Oh, j’adore cette plongée dans l’infiniment grand/petit ! La mise en perspective des deux échelles de grandeur est brillante ! Cela me rappelle certains épisodes de The Twilight Zone… 😉
Merci pour ton enthousiasme ! 😀 J’adorais la Quatrième Dimension 😉 C’est toujours amusant de jouer avec différentes échelles, ça remet beaucoup de choses en perspective…
Un article qui tombe de nouveau à pic pour moi. J’aime la théorie selon laquelle nous ne serions qu’un maillon de l’évolution ( de quoi dégonfler notre ego ^^ ) Merci pour le lien vers la vidéo, ca m’intéresse beaucoup…
Super ! 😀 Heureux que l’article te serve, c’est clair que lorsqu’on observe un peu l’univers, on ne peut plus se prendre au sérieux… 😉
ça me fait penser à la fin de Men in Black où notre univers entier est en fait une bille avec laquelle joue des extraterrestres archi-géants… Infiniment grand, infiniment petit, ça me passionne beaucoup aussi !
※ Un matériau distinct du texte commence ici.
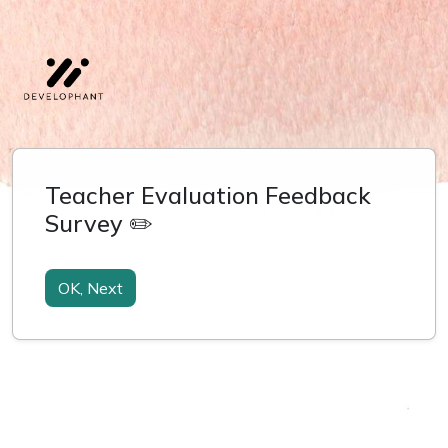
Teacher Evaluation Feedback
Survey ✏️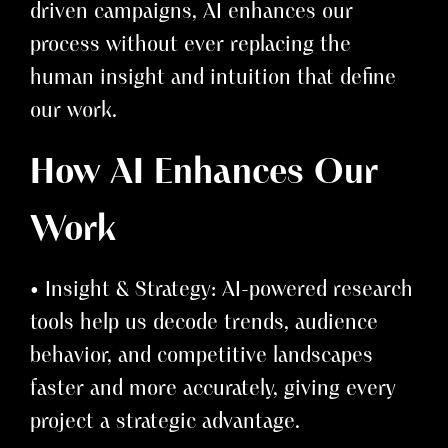
driven campaigns, AI enhances our
process without ever replacing the
human insight and intuition that define
our work.
How AI Enhances Our
Work
• Insight & Strategy: AI-powered research
tools help us decode trends, audience
behavior, and competitive landscapes
faster and more accurately, giving every
project a strategic advantage.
Cette scène était énorme ! Je l’adore 😀
Il suffit de regarder le ciel pour relativiser notre propre importance… Les sciences, source d’émerveillement infini.
C’est vrai 🙂 J’ajouterais même la contemplation en général…
Cela me fait penser à plusieurs choses en même temps:
1- A « PI » de Darren Aronafsky, une seule équation qui pourrait à elle seule expliquer l’univers (la spirale: les coquillages, le nombre d’or, l’adn, les galaxies…)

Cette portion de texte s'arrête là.